When a line of the material has the word "ceea" in it, copy that line.

-- SUPPLIED MATERIAL follows --

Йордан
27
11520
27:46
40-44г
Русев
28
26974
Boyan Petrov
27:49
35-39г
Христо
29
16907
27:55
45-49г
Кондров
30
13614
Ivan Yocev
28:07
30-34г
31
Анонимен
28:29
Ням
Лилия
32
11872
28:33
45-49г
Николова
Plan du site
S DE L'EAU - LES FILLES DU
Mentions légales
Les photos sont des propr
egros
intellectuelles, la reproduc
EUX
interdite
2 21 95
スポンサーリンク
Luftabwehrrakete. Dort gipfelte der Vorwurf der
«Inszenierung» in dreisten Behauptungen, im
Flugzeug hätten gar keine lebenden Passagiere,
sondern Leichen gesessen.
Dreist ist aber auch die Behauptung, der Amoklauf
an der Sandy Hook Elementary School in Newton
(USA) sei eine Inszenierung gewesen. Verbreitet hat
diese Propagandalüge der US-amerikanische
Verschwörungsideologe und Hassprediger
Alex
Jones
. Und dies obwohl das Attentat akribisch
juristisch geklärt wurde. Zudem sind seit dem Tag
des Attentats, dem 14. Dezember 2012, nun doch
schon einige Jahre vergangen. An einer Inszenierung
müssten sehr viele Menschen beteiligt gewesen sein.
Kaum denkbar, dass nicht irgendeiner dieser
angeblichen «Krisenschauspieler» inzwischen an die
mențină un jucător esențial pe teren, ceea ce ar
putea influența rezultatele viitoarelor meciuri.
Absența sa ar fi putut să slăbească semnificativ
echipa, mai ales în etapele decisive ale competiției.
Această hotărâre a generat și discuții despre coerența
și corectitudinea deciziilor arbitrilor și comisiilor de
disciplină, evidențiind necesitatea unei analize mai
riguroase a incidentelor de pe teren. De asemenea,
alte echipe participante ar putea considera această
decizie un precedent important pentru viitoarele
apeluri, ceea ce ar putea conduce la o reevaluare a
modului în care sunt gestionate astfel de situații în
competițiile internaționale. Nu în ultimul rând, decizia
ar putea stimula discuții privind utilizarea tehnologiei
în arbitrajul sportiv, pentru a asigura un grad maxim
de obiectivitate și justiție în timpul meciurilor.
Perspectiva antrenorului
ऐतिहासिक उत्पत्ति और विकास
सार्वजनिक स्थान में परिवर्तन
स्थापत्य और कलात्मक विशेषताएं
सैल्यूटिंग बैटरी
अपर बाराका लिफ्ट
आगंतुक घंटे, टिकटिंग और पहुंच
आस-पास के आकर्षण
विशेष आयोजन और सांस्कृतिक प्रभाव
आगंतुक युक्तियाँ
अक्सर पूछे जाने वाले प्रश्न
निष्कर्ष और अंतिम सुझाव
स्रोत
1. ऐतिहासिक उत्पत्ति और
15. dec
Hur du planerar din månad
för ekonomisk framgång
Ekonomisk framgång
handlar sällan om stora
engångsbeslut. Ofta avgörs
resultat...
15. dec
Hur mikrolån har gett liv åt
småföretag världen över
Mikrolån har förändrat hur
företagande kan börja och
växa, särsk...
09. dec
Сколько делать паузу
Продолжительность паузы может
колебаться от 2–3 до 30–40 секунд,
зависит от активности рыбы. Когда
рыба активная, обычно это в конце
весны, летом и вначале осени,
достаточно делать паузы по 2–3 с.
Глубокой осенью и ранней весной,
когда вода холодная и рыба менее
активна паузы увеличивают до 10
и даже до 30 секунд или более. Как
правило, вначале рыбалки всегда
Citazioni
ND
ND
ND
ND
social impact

-- SUPPLIED MATERIAL concluded --
-- SUPPLIED MATERIAL follows --

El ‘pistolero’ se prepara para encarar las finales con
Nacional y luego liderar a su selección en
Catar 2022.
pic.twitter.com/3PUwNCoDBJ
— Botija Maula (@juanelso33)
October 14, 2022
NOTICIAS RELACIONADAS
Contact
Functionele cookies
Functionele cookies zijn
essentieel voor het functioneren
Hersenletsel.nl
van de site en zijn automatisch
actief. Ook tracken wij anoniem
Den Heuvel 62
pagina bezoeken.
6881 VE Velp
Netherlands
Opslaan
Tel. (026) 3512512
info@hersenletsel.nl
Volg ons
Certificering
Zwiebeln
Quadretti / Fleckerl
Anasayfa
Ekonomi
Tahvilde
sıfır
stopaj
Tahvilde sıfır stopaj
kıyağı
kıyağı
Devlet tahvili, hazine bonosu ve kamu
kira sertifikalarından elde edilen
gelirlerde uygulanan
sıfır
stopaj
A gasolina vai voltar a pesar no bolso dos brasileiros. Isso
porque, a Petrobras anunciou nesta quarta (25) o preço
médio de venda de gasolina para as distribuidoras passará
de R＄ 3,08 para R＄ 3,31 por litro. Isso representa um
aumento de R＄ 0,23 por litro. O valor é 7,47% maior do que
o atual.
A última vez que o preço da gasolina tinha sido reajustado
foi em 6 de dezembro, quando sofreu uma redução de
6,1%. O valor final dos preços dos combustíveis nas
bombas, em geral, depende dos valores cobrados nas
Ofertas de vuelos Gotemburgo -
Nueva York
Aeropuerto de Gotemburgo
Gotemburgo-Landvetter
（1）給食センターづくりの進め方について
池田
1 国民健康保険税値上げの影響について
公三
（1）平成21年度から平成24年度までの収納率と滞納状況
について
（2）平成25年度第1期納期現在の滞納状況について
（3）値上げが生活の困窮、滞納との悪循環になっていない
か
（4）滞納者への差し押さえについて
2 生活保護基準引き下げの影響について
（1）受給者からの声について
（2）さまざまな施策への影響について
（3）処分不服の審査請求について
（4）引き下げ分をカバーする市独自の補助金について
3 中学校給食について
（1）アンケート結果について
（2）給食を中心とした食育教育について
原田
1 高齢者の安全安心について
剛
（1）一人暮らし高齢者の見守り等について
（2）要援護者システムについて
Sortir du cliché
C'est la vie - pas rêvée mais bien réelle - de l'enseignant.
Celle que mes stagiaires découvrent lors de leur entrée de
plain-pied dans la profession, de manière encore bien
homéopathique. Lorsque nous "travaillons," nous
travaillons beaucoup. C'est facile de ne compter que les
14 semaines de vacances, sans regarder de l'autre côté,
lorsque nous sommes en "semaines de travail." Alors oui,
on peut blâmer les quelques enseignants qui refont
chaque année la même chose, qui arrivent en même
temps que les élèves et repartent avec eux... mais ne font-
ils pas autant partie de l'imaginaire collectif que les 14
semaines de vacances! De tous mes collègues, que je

-- SUPPLIED MATERIAL concluded --
-- SUPPLIED MATERIAL follows --

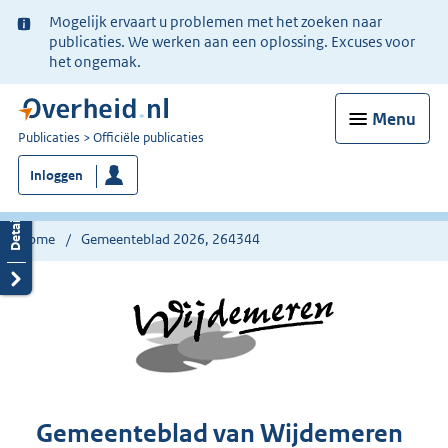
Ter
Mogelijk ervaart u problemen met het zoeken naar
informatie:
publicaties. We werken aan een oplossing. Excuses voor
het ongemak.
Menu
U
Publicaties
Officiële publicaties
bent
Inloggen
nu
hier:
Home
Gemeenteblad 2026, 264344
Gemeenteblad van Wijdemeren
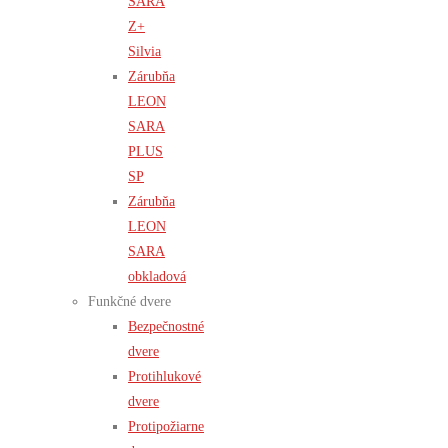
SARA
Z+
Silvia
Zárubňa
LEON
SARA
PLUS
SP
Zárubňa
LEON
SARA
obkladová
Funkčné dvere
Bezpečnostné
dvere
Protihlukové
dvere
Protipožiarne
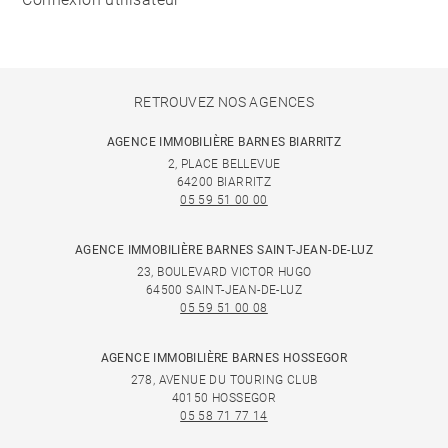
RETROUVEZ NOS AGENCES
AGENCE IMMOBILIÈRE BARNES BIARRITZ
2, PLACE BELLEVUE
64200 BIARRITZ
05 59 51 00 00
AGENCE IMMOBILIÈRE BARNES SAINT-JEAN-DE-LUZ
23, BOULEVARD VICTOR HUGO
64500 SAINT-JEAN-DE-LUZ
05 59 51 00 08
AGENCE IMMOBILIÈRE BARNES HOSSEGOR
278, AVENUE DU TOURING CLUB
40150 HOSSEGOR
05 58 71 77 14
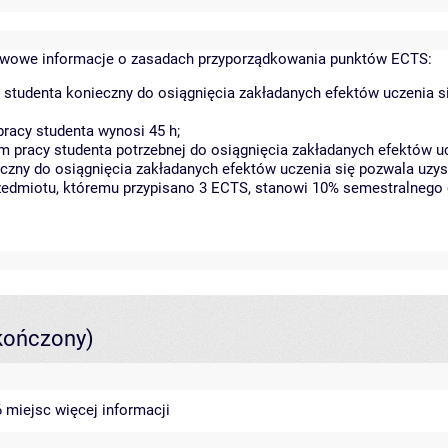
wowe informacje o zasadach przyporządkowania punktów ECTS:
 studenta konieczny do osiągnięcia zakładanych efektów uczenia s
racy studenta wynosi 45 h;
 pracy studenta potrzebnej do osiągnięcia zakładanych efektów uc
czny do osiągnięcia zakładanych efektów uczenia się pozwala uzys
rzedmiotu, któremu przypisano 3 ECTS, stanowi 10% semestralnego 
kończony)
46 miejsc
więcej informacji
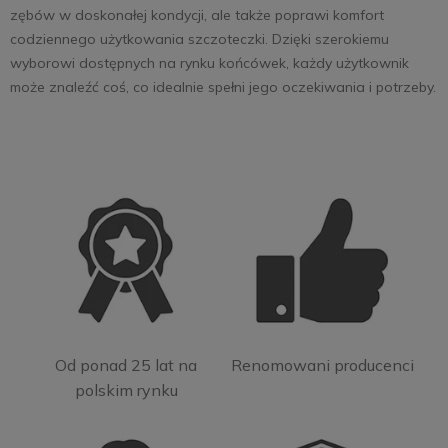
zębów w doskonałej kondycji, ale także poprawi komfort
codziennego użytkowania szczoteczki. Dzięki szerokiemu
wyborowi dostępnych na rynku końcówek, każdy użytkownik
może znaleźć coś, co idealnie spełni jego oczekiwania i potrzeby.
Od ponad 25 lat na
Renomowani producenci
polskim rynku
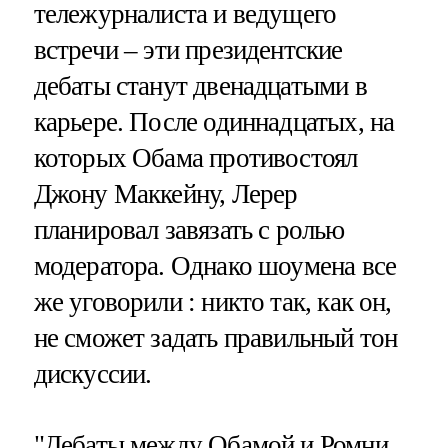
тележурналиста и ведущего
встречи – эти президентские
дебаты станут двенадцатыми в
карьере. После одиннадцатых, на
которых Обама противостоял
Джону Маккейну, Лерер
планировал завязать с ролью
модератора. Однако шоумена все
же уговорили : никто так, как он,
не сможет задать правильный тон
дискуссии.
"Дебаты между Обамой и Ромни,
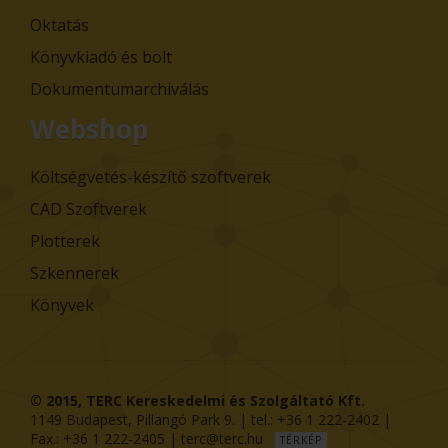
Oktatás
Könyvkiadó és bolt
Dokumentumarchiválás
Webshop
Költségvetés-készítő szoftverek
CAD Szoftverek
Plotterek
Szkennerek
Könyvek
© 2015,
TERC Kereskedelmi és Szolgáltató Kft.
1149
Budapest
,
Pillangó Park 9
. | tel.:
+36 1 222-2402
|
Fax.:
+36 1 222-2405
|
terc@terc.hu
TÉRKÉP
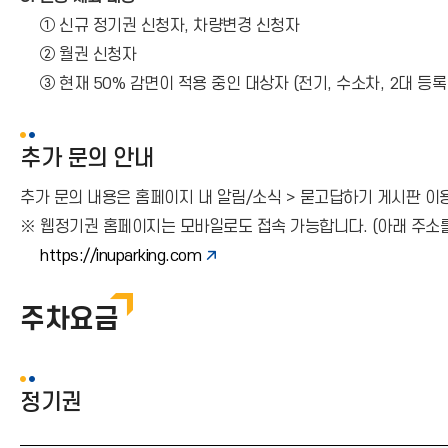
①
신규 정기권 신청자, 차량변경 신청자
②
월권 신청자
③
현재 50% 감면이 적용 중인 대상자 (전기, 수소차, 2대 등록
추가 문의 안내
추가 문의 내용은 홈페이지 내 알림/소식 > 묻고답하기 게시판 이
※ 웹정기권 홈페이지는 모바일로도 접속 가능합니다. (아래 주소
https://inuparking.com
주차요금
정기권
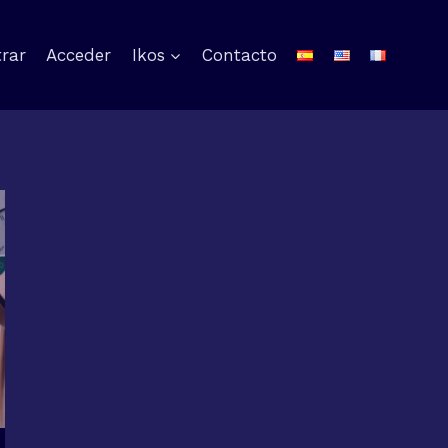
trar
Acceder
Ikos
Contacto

-- SUPPLIED MATERIAL concluded --

* **EXERCISE OUTPUT**
mențină un jucător esențial pe teren, ceea ce ar
apeluri, ceea ce ar putea conduce la o reevaluare a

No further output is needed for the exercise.